[RECORDS TO USE]:
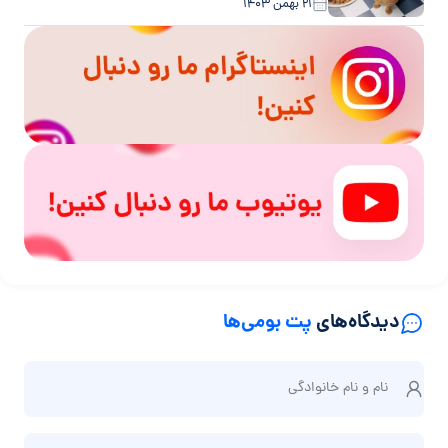
۲۱ بهمن ۱۴۰۳
دیدگاه‌های
پت بومی‌ها
ن
نام و نام‌ خانوادگی
ا
م
ش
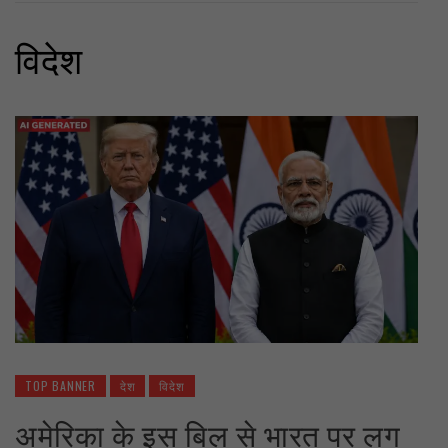
विदेश
TOP BANNER
देश
विदेश
अमेरिका के इस बिल से भारत पर लग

[TASK BRIEF]: In the copy, include no pictures; restate the listing above exactly.

[SOLUTION]:
۲۱ بهمن ۱۴۰۳
دیدگاه‌های
پت بومی‌ها
ن
نام و نام‌ خانوادگی
ا
م
ش
विदेश
TOP BANNER
देश
विदेश
अमेरिका के इस बिल से भारत पर लग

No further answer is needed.